Informatiker Lev Gershenzon reiste nach Überfall politisch motivierter Schläger aus.

Die Dauererniedrigung beim Beantragen eines Visums war nur einer der Gründe, warum Dunja unbedingt nach Berlin umziehen wollte. In Moskau, erzählt sie, sei sie mit kurzen Haaren und in betont maskulinen Klamotten herumgelaufen: als Statement an die Welt, die homosexuelle Menschen wie sie nicht akzeptieren wollte. Dafür wurde sie einige Male angegriffen und zusammengeschlagen. Die Polizei weigerte sich jedes Mal, eine Anzeige wegen eines Hassverbrechens aufzunehmen: „Sie wussten, dass man mit so einem Papier in Europa leichter Asyl bekommt.“ In Berlin engagiert sie sich ehrenamtlich für homosexuelle Asylsuchende, die oft viel Schlimmeres erlebten, aber anders als sie nicht den Luxus eines international gefragten Berufs hatten. Sie ließ ihre Haare lang wachsen, trägt femininere Kleidung und ist glücklich verheiratet mit einer Russin, die schon seit über dreißig Jahren in Deutschland lebt.

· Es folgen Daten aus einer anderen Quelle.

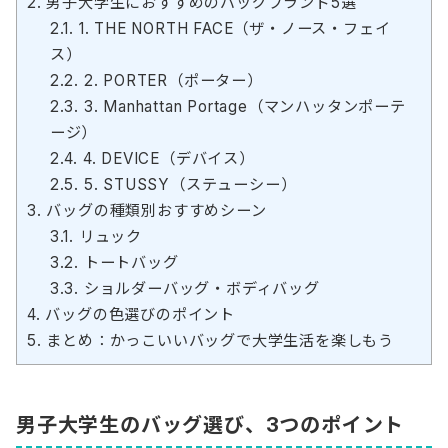
2.
男子大学生におすすめのバッグブランド5選
2.1.
1. THE NORTH FACE（ザ・ノース・フェイ
ス）
2.2.
2. PORTER（ポーター）
2.3.
3. Manhattan Portage（マンハッタンポーテ
ージ）
2.4.
4. DEVICE（デバイス）
2.5.
5. STUSSY（ステューシー）
3.
バッグの種類別おすすめシーン
3.1.
リュック
3.2.
トートバッグ
3.3.
ショルダーバッグ・ボディバッグ
4.
バッグの色選びのポイント
5.
まとめ：かっこいいバッグで大学生活を楽しもう
男子大学生のバッグ選び、3つのポイント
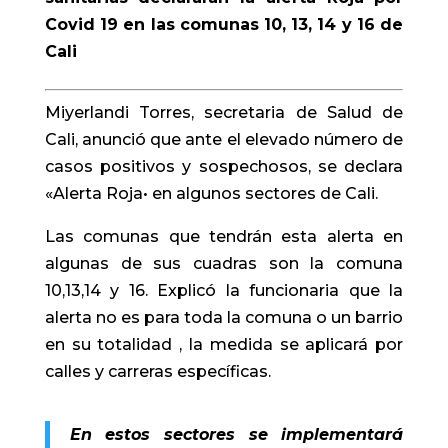
Covid 19 en las comunas 10, 13, 14 y 16 de
Cali
Miyerlandi Torres, secretaria de Salud de
Cali, anunció que ante el elevado número de
casos positivos y sospechosos, se declara
«Alerta Roja• en algunos sectores de Cali.
Las comunas que tendrán esta alerta en
algunas de sus cuadras son la comuna
10,13,14 y 16. Explicó la funcionaria que la
alerta no es para toda la comuna o un barrio
en su totalidad , la medida se aplicará por
calles y carreras específicas.
En estos sectores se implementará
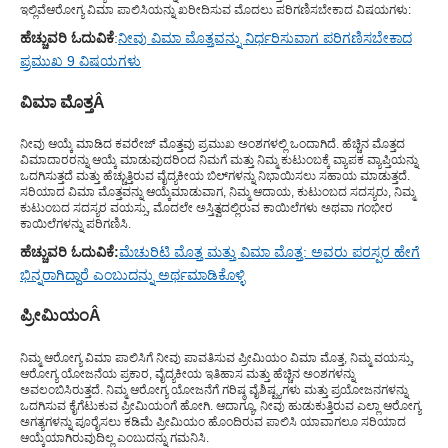
ಇಲ್ಲಿವೆ
ಆರೋಗ್ಯ ವಿಮಾ ಪಾಲಿಸಿಯನ್ನು ಖರೀದಿಸುವ ಮೊದಲು ಪರಿಗಣಿಸಬೇಕಾದ ವಿಷಯಗಳು
:
ಹೆಚ್ಚುವರಿ ಓದುವಿಕೆ
:
ನೀವು ವಿಮಾ ಮೊತ್ತವನ್ನು ನಿರ್ಧರಿಸುವಾಗ ಪರಿಗಣಿಸಬೇಕಾದ
ಪ್ರಮುಖ 9 ವಿಷಯಗಳು
ವಿಮಾ ಮೊತ್ತ
Â
ನೀವು ಆಯ್ಕೆ ಮಾಡಿದ ಕವರೇಜ್ ಮೊತ್ತವು ಪ್ರಮುಖ ಅಂಶಗಳಲ್ಲಿ ಒಂದಾಗಿದೆ. ಹೆಚ್ಚಿನ ಮೊತ್ತದ
ವಿಮಾದಾರರನ್ನು ಆಯ್ಕೆ ಮಾಡುವುದರಿಂದ ನಿಮಗೆ ಮತ್ತು ನಿಮ್ಮ ಕುಟುಂಬಕ್ಕೆ ವ್ಯಾಪಕ ವ್ಯಾಪ್ತಿಯನ್ನು
ಒದಗಿಸುತ್ತದೆ ಮತ್ತು ಹೆಚ್ಚುತ್ತಿರುವ ವೈದ್ಯಕೀಯ ಬಿಲ್‌ಗಳನ್ನು ನಿಭಾಯಿಸಲು ಸಹಾಯ ಮಾಡುತ್ತದೆ.
ಸರಿಯಾದ ವಿಮಾ ಮೊತ್ತವನ್ನು ಆಯ್ಕೆಮಾಡುವಾಗ, ನಿಮ್ಮ ಆದಾಯ, ಕುಟುಂಬದ ಸದಸ್ಯರು, ನಿಮ್ಮ
ಕುಟುಂಬದ ಸದಸ್ಯರ ವಯಸ್ಸು, ಮೊದಲೇ ಅಸ್ತಿತ್ವದಲ್ಲಿರುವ ಕಾಯಿಲೆಗಳು ಅಥವಾ ಗಂಭೀರ
ಕಾಯಿಲೆಗಳನ್ನು ಪರಿಗಣಿಸಿ.
ಹೆಚ್ಚುವರಿ ಓದುವಿಕೆ:
ಮೆಚುರಿಟಿ ಮೊತ್ತ ಮತ್ತು ವಿಮಾ ಮೊತ್ತ: ಅವರು ಪರಸ್ಪರ ಹೇಗೆ
ಭಿನ್ನರಾಗಿದ್ದಾರೆ ಎಂಬುದನ್ನು ಅರ್ಥಮಾಡಿಕೊಳ್ಳಿ
ಪ್ರೀಮಿಯಂ
Â
ನಿಮ್ಮ ಆರೋಗ್ಯ ವಿಮಾ ಪಾಲಿಸಿಗೆ ನೀವು ಪಾವತಿಸುವ ಪ್ರೀಮಿಯಂ ವಿಮಾ ಮೊತ್ತ, ನಿಮ್ಮ ವಯಸ್ಸು,
ಆರೋಗ್ಯ ಯೋಜನೆಯ ಪ್ರಕಾರ, ವೈದ್ಯಕೀಯ ಇತಿಹಾಸ ಮತ್ತು ಹೆಚ್ಚಿನ ಅಂಶಗಳನ್ನು
ಅವಲಂಬಿಸಿರುತ್ತದೆ. ನಿಮ್ಮ ಆರೋಗ್ಯ ಯೋಜನೆಗೆ ಗರಿಷ್ಠ ವೈಶಿಷ್ಟ್ಯಗಳು ಮತ್ತು ಪ್ರಯೋಜನಗಳನ್ನು
ಒದಗಿಸುವ ಕೈಗೆಟುಕುವ ಪ್ರೀಮಿಯಂಗೆ ಹೋಗಿ. ಆದಾಗ್ಯೂ, ನೀವು ಹುಡುಕುತ್ತಿರುವ ಎಲ್ಲಾ ಆರೋಗ್ಯ
ಅಗತ್ಯಗಳನ್ನು ಪೂರೈಸಲು ಕಡಿಮೆ ಪ್ರೀಮಿಯಂ ಹೊಂದಿರುವ ಪಾಲಿಸಿ ಯಾವಾಗಲೂ ಸರಿಯಾದ
ಆಯ್ಕೆಯಾಗಿರುವುದಿಲ್ಲ ಎಂಬುದನ್ನು ಗಮನಿಸಿ.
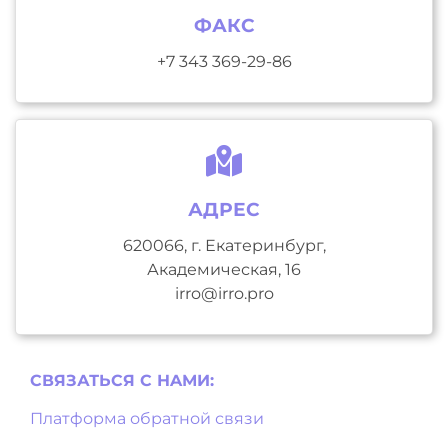
ФАКС
+7 343 369-29-86
АДРЕС
620066, г. Екатеринбург,
Академическая, 16
irro@irro.pro
СВЯЗАТЬСЯ С НAМИ:
Платформа обратной связи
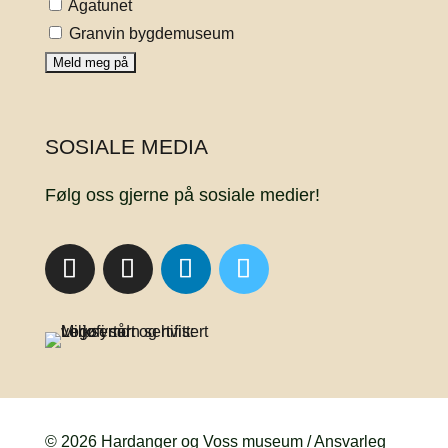
Agatunet
Granvin bygdemuseum
SOSIALE MEDIA
Følg oss gjerne på sosiale medier!
© 2026 Hardanger og Voss museum / Ansvarleg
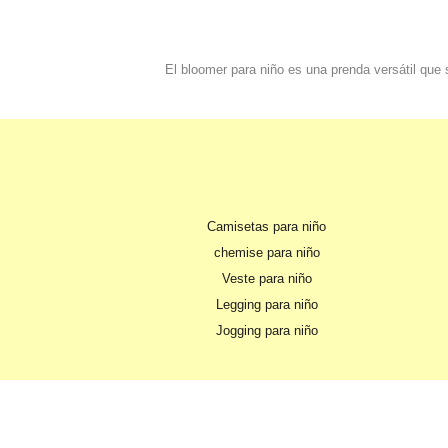
El bloomer para niño es una prenda versátil que
Camisetas para niño
chemise para niño
Veste para niño
Legging para niño
Jogging para niño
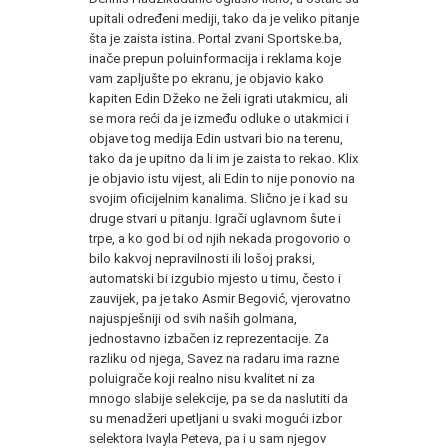
upitali određeni mediji, tako da je veliko pitanje
šta je zaista istina. Portal zvani Sportske.ba,
inače prepun poluinformacija i reklama koje
vam zapljušte po ekranu, je objavio kako
kapiten Edin Džeko ne želi igrati utakmicu, ali
se mora reći da je između odluke o utakmici i
objave tog medija Edin ustvari bio na terenu,
tako da je upitno da li im je zaista to rekao. Klix
je objavio istu vijest, ali Edin to nije ponovio na
svojim oficijelnim kanalima. Slično je i kad su
druge stvari u pitanju. Igrači uglavnom šute i
trpe, a ko god bi od njih nekada progovorio o
bilo kakvoj nepravilnosti ili lošoj praksi,
automatski bi izgubio mjesto u timu, često i
zauvijek, pa je tako Asmir Begović, vjerovatno
najuspješniji od svih naših golmana,
jednostavno izbačen iz reprezentacije. Za
razliku od njega, Savez na radaru ima razne
poluigrače koji realno nisu kvalitet ni za
mnogo slabije selekcije, pa se da naslutiti da
su menadžeri upetljani u svaki mogući izbor
selektora Ivayla Peteva, pa i u sam njegov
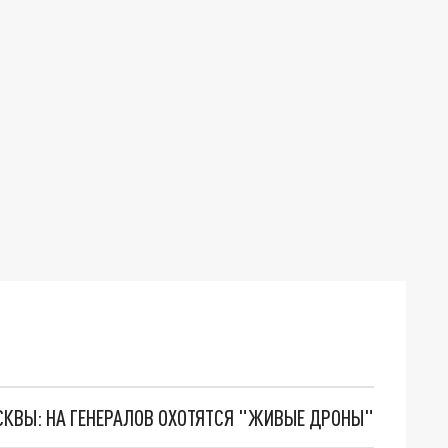
ОСКВЫ: НА ГЕНЕРАЛОВ ОХОТЯТСЯ "ЖИВЫЕ ДРОНЫ"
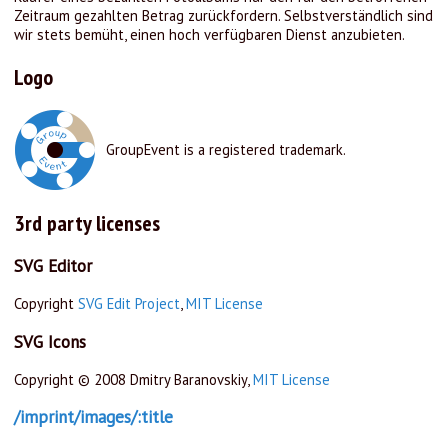
Zeitraum gezahlten Betrag zurückfordern. Selbstverständlich sind
wir stets bemüht, einen hoch verfügbaren Dienst anzubieten.
Logo
GroupEvent is a registered trademark.
3rd party licenses
SVG Editor
Copyright
SVG Edit Project
,
MIT License
SVG Icons
Copyright © 2008 Dmitry Baranovskiy,
MIT License
/imprint/images/:title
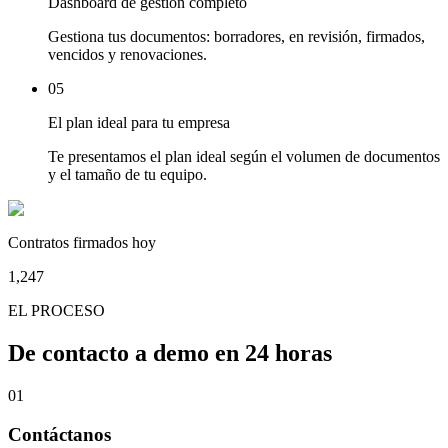
Dashboard de gestión completo
Gestiona tus documentos: borradores, en revisión, firmados,
vencidos y renovaciones.
05
El plan ideal para tu empresa
Te presentamos el plan ideal según el volumen de documentos
y el tamaño de tu equipo.
Contratos firmados hoy
1,247
EL PROCESO
De contacto a demo en
24 horas
01
Contáctanos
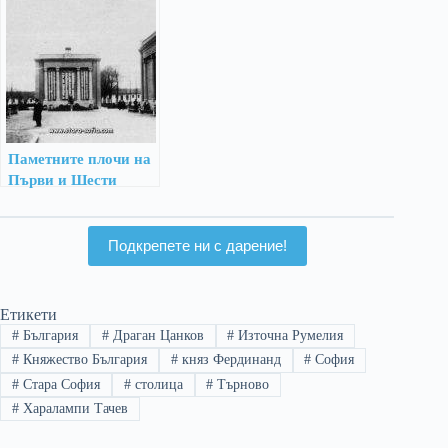
война
изграждане на
столицата
Паметните плочи на
Първи и Шести
пехотен полк в
София
Подкрепете ни с дарение!
Етикети
#
България
#
Драган Цанков
#
Източна Румелия
#
Княжество България
#
княз Фердинанд
#
София
#
Стара София
#
столица
#
Търново
#
Харалампи Тачев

Der 42-jährige Linguist und Informatiker Lev Gershenzon hatte in Moskau einen Traumjob beim Internetriesen Yandex, er war Chef der News-Abteilung. Ab 2011 wurde der politische Druck auf seinen Arbeitgeber immer stärker und erforderte von ihm schließlich so viele Kompromisse, dass er den Job aufgeben musste. Dann kam 2014, die russische Annexion der Krim, die Atmosphäre sei unerträglich geworden, und er habe jede Hoffnung aufgegeben. Im Oktober 2014 war es für ihn so weit. Eine Gruppe von orthodoxen Rowdys griff eine LGBT-Veranstaltung in der Menschenrechtsinstitution Sacharow-Zentrum an, Gershenzon ging hin, um Solidarität mit den Belagerten zu zeigen. Er habe gedacht, erzählt er, er würde dort andere Unterstützer antreffen, doch es waren nur die Schläger da, ein paar Journalisten und ein Drehteam von RT. Er wurde auf den Kopf geschlagen, die Polizei nahm keine Anzeige auf, obwohl es ein Video vom Überfall gab. Die Entscheidung, ausgerechnet nach Deutschland zu gehen, fiel leicht: Gershenzons Frau, eine Filmproduzentin, ist deutschstämmig und besaß bereits die deutsche Staatsangehörigkeit. Jetzt arbeitet sie bei einer deutschen Filmproduktion, und er betreibt eine IT-Firma, die Suchsoftware für Onlinehändler entwickelt.

Die russische Auswanderungsstatistik erfasse zwar nur einen Bruchteil der tatsächlichen Zahlen, sagt Daria Skibo, sie gebe aber gute Hinweise auf die Trends. Früher wanderten unverhältnismäßig viele Menschen aus den Großstädten Moskau und Sankt Petersburg aus, jetzt ziehen sie von überallher weg. Die meisten von ihnen sind nach wie vor Normalos, doch in der Statistik hat sich in den vergangenen sechs Jahren die Zahl der Auswanderer mit einem Doktortitel verfünffacht. Im realen Leben wird es ähnlich sein.

Skibo selbst, die als Stipendiatin nach Deutschland kam, hat sich wie die meisten Auswanderer nicht abgemeldet und taucht in keiner Statistik auf. Ihr letzter russischer Arbeitgeber, das Zentrum für unabhängige soziologische Forschung, wurde bereits 2015 zum ausländischen Agenten erklärt.